由于许多潜在pandas用户已经熟悉SQL,这个页面旨在使用pandas给出SQL各种操作的例子。

如果你对pandas比较陌生,你可能需要通过10分钟先读一下pandas。

按照惯例,我们先导入pandas和numpy:


In [3]:
import pandas as pd

import numpy as np

In [4]:
url = 'https://raw.github.com/pydata/pandas/master/pandas/tests/data/tips.csv'
tips = pd.read_csv(url)
tips.head()


Out[4]:
total_bill tip sex smoker day time size
0 16.99 1.01 Female No Sun Dinner 2
1 10.34 1.66 Male No Sun Dinner 3
2 21.01 3.50 Male No Sun Dinner 3
3 23.68 3.31 Male No Sun Dinner 2
4 24.59 3.61 Female No Sun Dinner 4

选择

在SQL中, 用逗号将所要选择的列分隔开,来进行选择。

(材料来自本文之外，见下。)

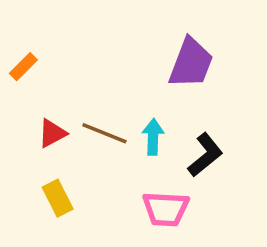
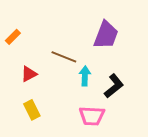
brown line: (104, 133) -> (64, 57), moved

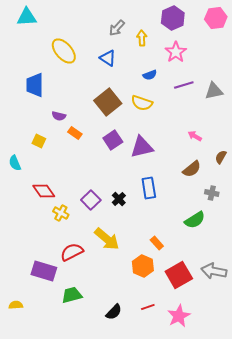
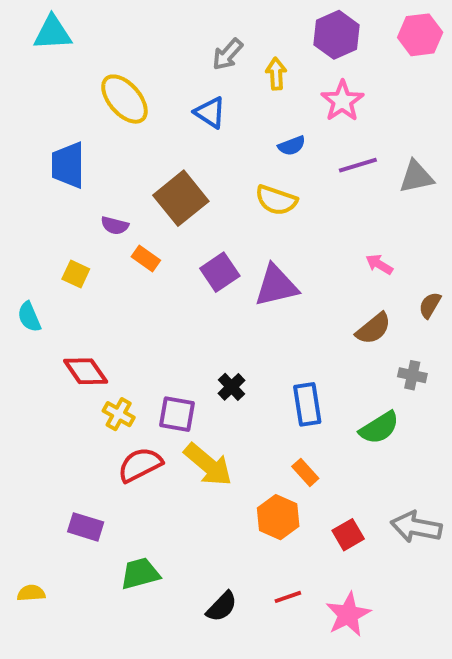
brown square: (108, 102) -> (181, 198), moved
blue rectangle: (149, 188) -> (307, 404), moved
purple square: (91, 200) -> (177, 414), moved, turned -36
red semicircle: (72, 252) -> (140, 465), moved
purple rectangle: (44, 271) -> (86, 527), size x0.7
red square: (179, 275) -> (348, 535), size x0.6

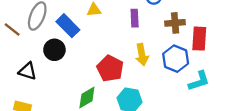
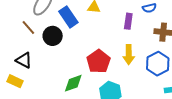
brown line: (12, 29) -> (28, 28), moved
black triangle: (28, 71) -> (24, 60), moved

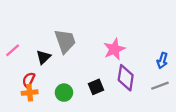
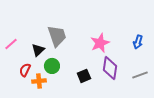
blue arrow: (162, 61) -> (138, 42), moved
orange cross: (30, 93) -> (39, 81), moved
green circle: (64, 93) -> (52, 66), moved

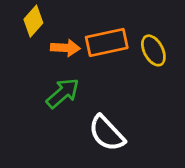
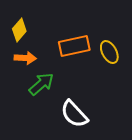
orange arrow: (65, 48) -> (25, 58), moved

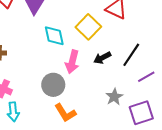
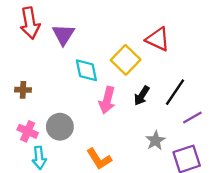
black arrow: (102, 58) -> (142, 96), turned -30
gray circle: (53, 85) -> (60, 127), moved

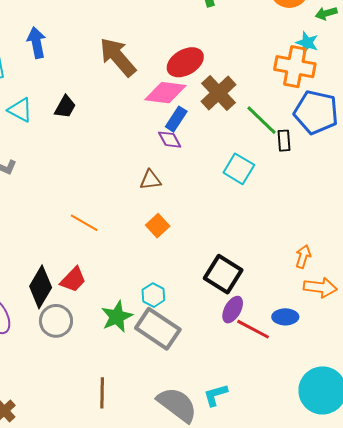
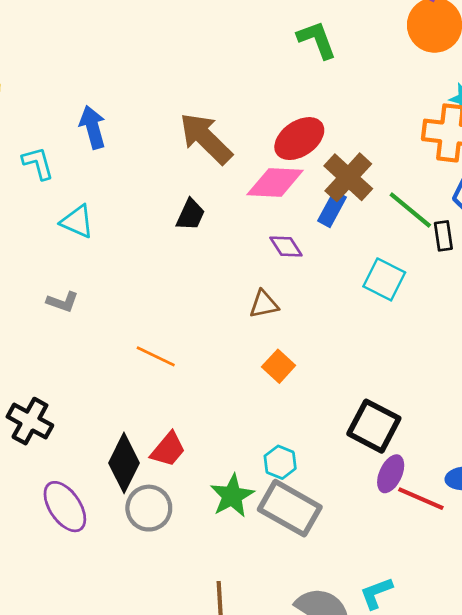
black trapezoid: (65, 107) -> (191, 215), moved
blue rectangle: (176, 119) -> (332, 209), moved
orange line: (84, 223) -> (156, 356), moved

(或用*表示选择所有列):

SELECT total_bill, tip, smoker, time

FROM tips

LIMIT 5;

在pandas中,通过給DataFrame传递列名进行列选择:


In [6]:
tips[['total_bill', 'tip', 'smoker', 'time']].head(5)


Out[6]:
total_bill tip smoker time
0 16.99 1.01 No Dinner
1 10.34 1.66 No Dinner
2 21.01 3.50 No Dinner
3 23.68 3.31 No Dinner
4 24.59 3.61 No Dinner

如果没有说明列名,默认选择所有列

WHERE

通过WHERE子句完成SQL过滤。

SELECT *

FROM tips

WHERE time = 'Dinner'

LIMIT 5;

可以以多种方式筛选DataFrames;其中最直观的使用布尔索引。


In [7]:
tips[tips['time'] == 'Dinner'].head(5)


Out[7]:
total_bill tip sex smoker day time size
0 16.99 1.01 Female No Sun Dinner 2
1 10.34 1.66 Male No Sun Dinner 3
2 21.01 3.50 Male No Sun Dinner 3
3 23.68 3.31 Male No Sun Dinner 2
4 24.59 3.61 Female No Sun Dinner 4

上述声明是通过給DataFrame传递一系列的真/假对象,返回所有真实的行。


In [8]:
is_dinner = tips['time'] == 'Dinner'

In [9]:
is_dinner.value_counts()


Out[9]:
True     176
False     68
Name: time, dtype: int64

In [10]:
tips[is_dinner].head(5)


Out[10]:
total_bill tip sex smoker day time size
0 16.99 1.01 Female No Sun Dinner 2
1 10.34 1.66 Male No Sun Dinner 3
2 21.01 3.50 Male No Sun Dinner 3
3 23.68 3.31 Male No Sun Dinner 2
4 24.59 3.61 Female No Sun Dinner 4

就像SQL的or和and,通过使用|(or)和&(and),可以将多个条件传递给DataFrame。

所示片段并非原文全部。